Mexico Has Legalized Vigilantism. The Drug War Just Took On a New Twist.
The news: On Monday the Mexican government legalized “self defense” groups, also known as vigilantes, in the latest move to combat the violent drug cartels plaguing the country.
Whoa, whoa, whoa – vigilantes? As in, citizens taking the law into their own hands?
Yes. The agreement unites some 20,000 members of civilian vigilante groups in the western state of Michoacan with the Mexican military, forming “Rural Defense Corps” to defend the region from drug cartel known as the Knights Templar.
So how does this work? Though the details are not fully hashed out, vigilante groups will have to provide the military with a list of members for registration, and in turn the Mexican military will provide support to these self-defense groups and allow members to carry firearms typically prohibited under Mexican law.
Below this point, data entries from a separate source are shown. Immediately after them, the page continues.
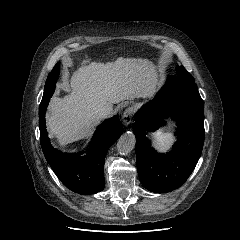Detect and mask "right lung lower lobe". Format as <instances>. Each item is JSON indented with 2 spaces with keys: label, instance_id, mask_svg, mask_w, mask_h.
Here are the masks:
<instances>
[{
  "label": "right lung lower lobe",
  "instance_id": "98d812e1",
  "mask_svg": "<svg viewBox=\"0 0 240 240\" xmlns=\"http://www.w3.org/2000/svg\"><path fill=\"white\" fill-rule=\"evenodd\" d=\"M48 104L39 110L40 143L44 156L60 181L79 194H95L105 187L104 162L109 147L121 136L123 126L117 116L98 126L92 138L88 155H67L52 147L45 124Z\"/></svg>",
  "mask_w": 240,
  "mask_h": 240
}]
</instances>
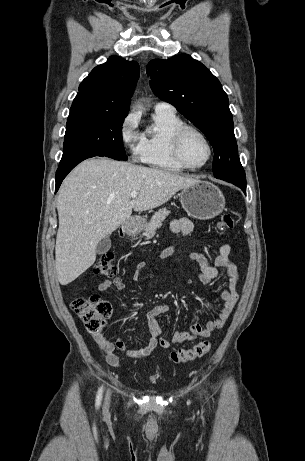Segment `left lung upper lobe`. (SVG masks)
Wrapping results in <instances>:
<instances>
[{
	"label": "left lung upper lobe",
	"mask_w": 305,
	"mask_h": 461,
	"mask_svg": "<svg viewBox=\"0 0 305 461\" xmlns=\"http://www.w3.org/2000/svg\"><path fill=\"white\" fill-rule=\"evenodd\" d=\"M146 71L153 92L193 122L210 141L215 154L214 176L246 183L228 97L219 80L202 63L186 54L152 60Z\"/></svg>",
	"instance_id": "1"
}]
</instances>
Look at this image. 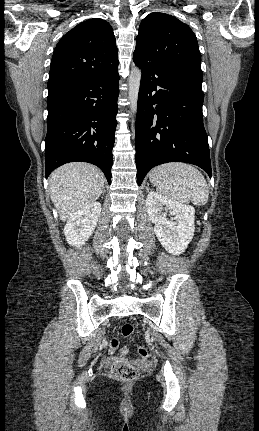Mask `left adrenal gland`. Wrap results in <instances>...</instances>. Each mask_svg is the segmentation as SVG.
Returning a JSON list of instances; mask_svg holds the SVG:
<instances>
[{
	"label": "left adrenal gland",
	"instance_id": "left-adrenal-gland-1",
	"mask_svg": "<svg viewBox=\"0 0 259 431\" xmlns=\"http://www.w3.org/2000/svg\"><path fill=\"white\" fill-rule=\"evenodd\" d=\"M146 190H147V192L149 191V184H147Z\"/></svg>",
	"mask_w": 259,
	"mask_h": 431
}]
</instances>
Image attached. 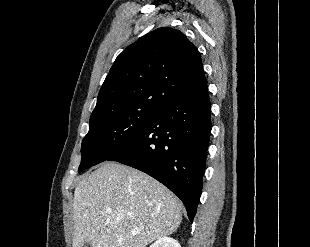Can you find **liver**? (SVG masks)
I'll use <instances>...</instances> for the list:
<instances>
[{
  "label": "liver",
  "mask_w": 310,
  "mask_h": 247,
  "mask_svg": "<svg viewBox=\"0 0 310 247\" xmlns=\"http://www.w3.org/2000/svg\"><path fill=\"white\" fill-rule=\"evenodd\" d=\"M182 209L181 201L151 176L104 162L75 188L73 247L85 241L91 247H146L177 230Z\"/></svg>",
  "instance_id": "1"
}]
</instances>
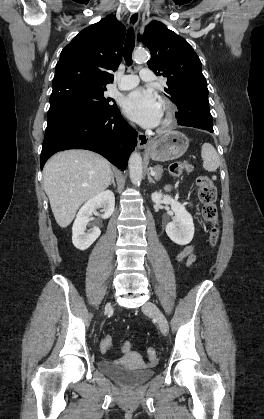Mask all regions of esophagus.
I'll list each match as a JSON object with an SVG mask.
<instances>
[{
  "mask_svg": "<svg viewBox=\"0 0 264 419\" xmlns=\"http://www.w3.org/2000/svg\"><path fill=\"white\" fill-rule=\"evenodd\" d=\"M139 19H140V13L138 11L132 12L130 14L129 18H128V25H129V27L135 28L138 25ZM148 140L149 139H148V137L145 134L139 132L138 133V137H137V141H138L137 145H138V148H140V149L145 148L146 145L148 144Z\"/></svg>",
  "mask_w": 264,
  "mask_h": 419,
  "instance_id": "1",
  "label": "esophagus"
}]
</instances>
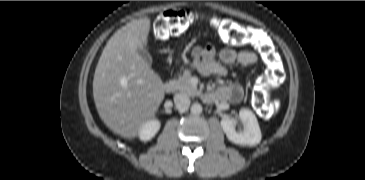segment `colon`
I'll return each instance as SVG.
<instances>
[{
	"mask_svg": "<svg viewBox=\"0 0 365 180\" xmlns=\"http://www.w3.org/2000/svg\"><path fill=\"white\" fill-rule=\"evenodd\" d=\"M206 20L216 29H219L221 39L232 46L240 47L251 43L255 36L253 29L249 27H236L223 19L200 13L190 9H169L160 13L153 24L151 35L155 40L165 41L172 37L185 34L199 20ZM270 69L260 80V89L257 91V100L260 104H266L267 112L273 113L275 104L269 102L268 96L283 80L282 68L276 59L274 52L267 46L260 49Z\"/></svg>",
	"mask_w": 365,
	"mask_h": 180,
	"instance_id": "colon-1",
	"label": "colon"
}]
</instances>
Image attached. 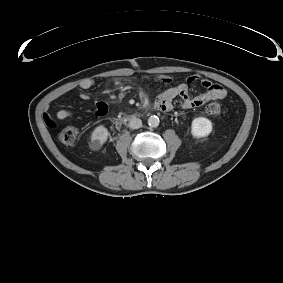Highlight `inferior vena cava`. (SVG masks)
<instances>
[{
  "label": "inferior vena cava",
  "mask_w": 283,
  "mask_h": 283,
  "mask_svg": "<svg viewBox=\"0 0 283 283\" xmlns=\"http://www.w3.org/2000/svg\"><path fill=\"white\" fill-rule=\"evenodd\" d=\"M128 125L131 129H138L142 126V121L139 118L133 117L130 119Z\"/></svg>",
  "instance_id": "obj_1"
}]
</instances>
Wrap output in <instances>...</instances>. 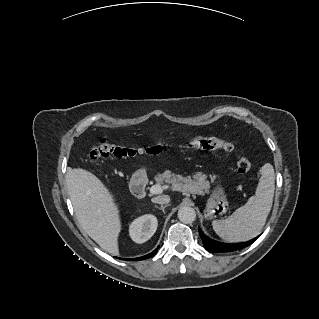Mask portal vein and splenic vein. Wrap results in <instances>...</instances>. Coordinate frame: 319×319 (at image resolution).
<instances>
[{
  "label": "portal vein and splenic vein",
  "mask_w": 319,
  "mask_h": 319,
  "mask_svg": "<svg viewBox=\"0 0 319 319\" xmlns=\"http://www.w3.org/2000/svg\"><path fill=\"white\" fill-rule=\"evenodd\" d=\"M150 194L155 195V194H160L162 193L163 189L160 184H155L150 188Z\"/></svg>",
  "instance_id": "18ae733b"
}]
</instances>
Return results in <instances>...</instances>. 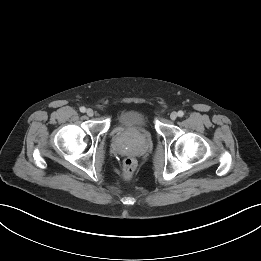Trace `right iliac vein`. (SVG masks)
I'll list each match as a JSON object with an SVG mask.
<instances>
[{
  "label": "right iliac vein",
  "instance_id": "63e3f726",
  "mask_svg": "<svg viewBox=\"0 0 261 261\" xmlns=\"http://www.w3.org/2000/svg\"><path fill=\"white\" fill-rule=\"evenodd\" d=\"M86 113H87V115L89 116V117H92L93 115H94V111L92 110V109H87V111H86Z\"/></svg>",
  "mask_w": 261,
  "mask_h": 261
}]
</instances>
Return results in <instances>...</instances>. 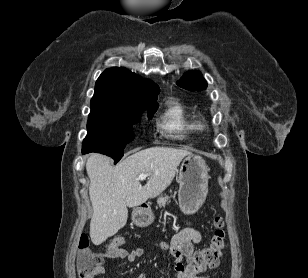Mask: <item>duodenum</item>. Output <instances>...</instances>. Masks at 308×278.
Masks as SVG:
<instances>
[{
    "label": "duodenum",
    "instance_id": "obj_1",
    "mask_svg": "<svg viewBox=\"0 0 308 278\" xmlns=\"http://www.w3.org/2000/svg\"><path fill=\"white\" fill-rule=\"evenodd\" d=\"M146 210H147V206L145 204L141 205L138 208L137 218L141 217L145 213Z\"/></svg>",
    "mask_w": 308,
    "mask_h": 278
}]
</instances>
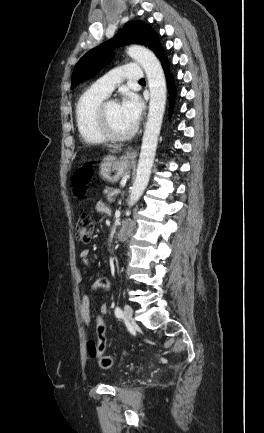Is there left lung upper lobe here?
<instances>
[{
	"label": "left lung upper lobe",
	"mask_w": 264,
	"mask_h": 433,
	"mask_svg": "<svg viewBox=\"0 0 264 433\" xmlns=\"http://www.w3.org/2000/svg\"><path fill=\"white\" fill-rule=\"evenodd\" d=\"M132 43L147 46L158 58L164 55L158 35L149 24L129 21L112 39L90 50L79 60L73 71L71 88L97 74L110 61L114 48Z\"/></svg>",
	"instance_id": "5c2ea615"
}]
</instances>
Some members of the vigilante groups will join the local police forces, and even don uniforms.
The vigilante groups in Michoacan are made up of average civilians like farmers and ranchers, who were forced to defend themselves after the Knights Templar took control of the region and implemented a regime of terror, violence, and corruption. The Mexican military has been unsuccessful in its attempts to dethrone the drug cartel, so civilian self-defense groups were formed.
Will this be effective? The self-defense groups have been mildly successful in driving out the Knights Templar prior to the agreement, and on Monday morning Mexican law enforcement announced it had arrested one of the drug cartel’s top leaders, Dionicio Loya Plancarte, also known as The Uncle.
Whether it works or not, this agreement is evidence of a military in over its head when it comes to combating the drug cartels in Mexico. After the police proved ineffective, civilians have taken matters into their own hands. Just don't expect Batman to show up any time soon.